What's the Outlook for Bundled Payments?
April 12, 2018Download
As you might be aware, the Obama administration advanced bundled payments as a cost-saving measure in Medicare and Medicaid treatment. These lump-sum amounts replace the long-standing fee-for-service models.
The rules require doctors to accept payment in predefined amounts for joint replacements and cardiac procedures. Around 800 hospitals are enrolled in the orthopedic program, and more than 1,000 are signed up to begin the cardiac program in 2018.
However, the Trump administration has signaled its intention to reduce or cancel these programs, or at least exempt more doctors from them. Further, in place of the Affordable Care Act’s nationwide mandatory experiments, the current administration is promoting smaller voluntary programs with doctors involved in creating them.
Former Health and Human Services secretary Dr. Tom Price explained this move by saying that the ACA was trying to “commandeer clinical decision-making.” He had begun to shrink the orthopedic and cardiac programs before he resigned, and his successor may well keep to the same course.

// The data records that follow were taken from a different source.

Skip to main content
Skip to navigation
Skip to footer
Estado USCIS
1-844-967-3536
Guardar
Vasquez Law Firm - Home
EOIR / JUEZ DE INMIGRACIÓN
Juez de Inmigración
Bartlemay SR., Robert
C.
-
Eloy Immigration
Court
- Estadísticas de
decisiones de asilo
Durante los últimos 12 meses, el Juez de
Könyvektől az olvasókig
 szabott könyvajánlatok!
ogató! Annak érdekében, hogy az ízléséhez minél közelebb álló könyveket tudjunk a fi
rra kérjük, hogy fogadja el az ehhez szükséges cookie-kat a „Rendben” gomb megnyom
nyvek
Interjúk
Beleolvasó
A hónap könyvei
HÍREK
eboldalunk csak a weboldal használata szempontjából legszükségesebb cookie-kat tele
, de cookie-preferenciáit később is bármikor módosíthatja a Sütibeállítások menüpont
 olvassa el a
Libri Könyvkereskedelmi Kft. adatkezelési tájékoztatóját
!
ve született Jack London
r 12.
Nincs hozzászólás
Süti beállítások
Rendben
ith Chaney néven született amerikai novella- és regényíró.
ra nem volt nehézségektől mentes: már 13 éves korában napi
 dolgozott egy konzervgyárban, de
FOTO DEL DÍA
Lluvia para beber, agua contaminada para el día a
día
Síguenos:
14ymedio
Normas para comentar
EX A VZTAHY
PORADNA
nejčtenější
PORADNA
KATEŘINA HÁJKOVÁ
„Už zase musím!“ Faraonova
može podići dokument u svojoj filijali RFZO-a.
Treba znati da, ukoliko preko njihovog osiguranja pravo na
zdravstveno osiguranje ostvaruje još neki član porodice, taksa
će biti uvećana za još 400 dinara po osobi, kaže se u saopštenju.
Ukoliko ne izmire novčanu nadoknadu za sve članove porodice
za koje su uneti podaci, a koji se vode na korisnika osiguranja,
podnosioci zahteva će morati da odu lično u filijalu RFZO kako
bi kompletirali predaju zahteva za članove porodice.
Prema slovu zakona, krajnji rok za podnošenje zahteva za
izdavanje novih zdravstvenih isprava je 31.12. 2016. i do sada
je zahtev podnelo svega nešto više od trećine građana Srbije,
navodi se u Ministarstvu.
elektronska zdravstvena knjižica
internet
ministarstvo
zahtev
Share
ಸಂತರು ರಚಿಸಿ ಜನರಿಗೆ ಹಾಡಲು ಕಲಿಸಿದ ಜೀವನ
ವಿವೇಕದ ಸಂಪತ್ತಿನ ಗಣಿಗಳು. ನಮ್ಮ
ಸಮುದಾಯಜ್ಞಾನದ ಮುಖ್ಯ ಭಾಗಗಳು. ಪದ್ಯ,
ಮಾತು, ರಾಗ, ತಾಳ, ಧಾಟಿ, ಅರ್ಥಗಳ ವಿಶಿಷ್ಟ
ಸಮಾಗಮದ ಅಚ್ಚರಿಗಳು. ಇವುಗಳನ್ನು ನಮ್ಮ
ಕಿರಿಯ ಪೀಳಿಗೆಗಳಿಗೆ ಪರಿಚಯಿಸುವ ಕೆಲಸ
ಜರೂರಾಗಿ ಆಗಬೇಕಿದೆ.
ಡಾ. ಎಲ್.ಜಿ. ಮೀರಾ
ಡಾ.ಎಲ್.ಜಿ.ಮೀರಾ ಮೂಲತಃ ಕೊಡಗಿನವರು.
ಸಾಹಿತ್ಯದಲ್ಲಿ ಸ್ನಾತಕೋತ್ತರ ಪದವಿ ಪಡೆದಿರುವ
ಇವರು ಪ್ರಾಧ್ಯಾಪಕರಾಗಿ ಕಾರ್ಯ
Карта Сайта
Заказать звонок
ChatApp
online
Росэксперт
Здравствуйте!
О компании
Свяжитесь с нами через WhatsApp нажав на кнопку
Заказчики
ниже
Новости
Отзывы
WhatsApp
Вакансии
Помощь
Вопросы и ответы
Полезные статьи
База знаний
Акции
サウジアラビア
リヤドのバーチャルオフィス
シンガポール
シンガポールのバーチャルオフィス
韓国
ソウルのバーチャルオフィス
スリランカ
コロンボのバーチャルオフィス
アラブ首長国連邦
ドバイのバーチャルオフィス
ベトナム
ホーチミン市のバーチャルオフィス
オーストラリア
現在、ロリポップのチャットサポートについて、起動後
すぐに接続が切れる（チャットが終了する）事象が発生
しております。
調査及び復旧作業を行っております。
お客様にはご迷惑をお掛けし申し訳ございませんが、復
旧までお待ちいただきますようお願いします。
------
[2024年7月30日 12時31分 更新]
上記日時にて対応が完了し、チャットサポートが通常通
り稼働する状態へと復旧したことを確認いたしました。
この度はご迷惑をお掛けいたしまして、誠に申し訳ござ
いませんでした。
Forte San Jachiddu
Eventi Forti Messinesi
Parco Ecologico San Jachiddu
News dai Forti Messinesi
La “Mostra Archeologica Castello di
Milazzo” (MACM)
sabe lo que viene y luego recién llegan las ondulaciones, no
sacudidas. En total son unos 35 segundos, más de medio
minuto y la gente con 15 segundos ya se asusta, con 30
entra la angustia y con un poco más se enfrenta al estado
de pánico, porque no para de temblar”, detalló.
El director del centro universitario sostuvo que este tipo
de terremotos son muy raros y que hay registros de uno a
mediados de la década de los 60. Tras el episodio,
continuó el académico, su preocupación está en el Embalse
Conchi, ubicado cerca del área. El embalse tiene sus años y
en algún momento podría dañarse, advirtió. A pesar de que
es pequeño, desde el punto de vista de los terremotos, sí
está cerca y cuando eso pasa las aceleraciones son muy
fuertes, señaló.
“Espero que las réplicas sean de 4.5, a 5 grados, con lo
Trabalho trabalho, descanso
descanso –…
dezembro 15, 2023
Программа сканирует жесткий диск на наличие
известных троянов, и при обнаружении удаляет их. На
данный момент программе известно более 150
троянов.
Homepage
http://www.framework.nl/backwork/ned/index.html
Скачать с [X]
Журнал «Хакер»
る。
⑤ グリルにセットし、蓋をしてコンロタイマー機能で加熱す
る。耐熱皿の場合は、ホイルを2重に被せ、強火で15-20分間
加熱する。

The Centers for Medicare and Medicaid Services has also declared for giving doctors a greater voice in setting pay rates. It has invited the AMA to submit new recommendations on Medicare payments.
The scope of the proposed changes is illustrated by the stated goals of the Obama administration. It aimed to shift fee-for-service Medicare payments to quality-of-care payments by 30 percent in 2017 and 50 percent in 2018.
But doctors should not jump to the conclusion that bundled payments are over. The value-over-volume initiative passed Congress with bipartisan support in 2015. And while it’s clear that doctors’ voices will be heard more going forward, it’s too soon to expect that the current administration will entirely reverse this aspect of the ACA.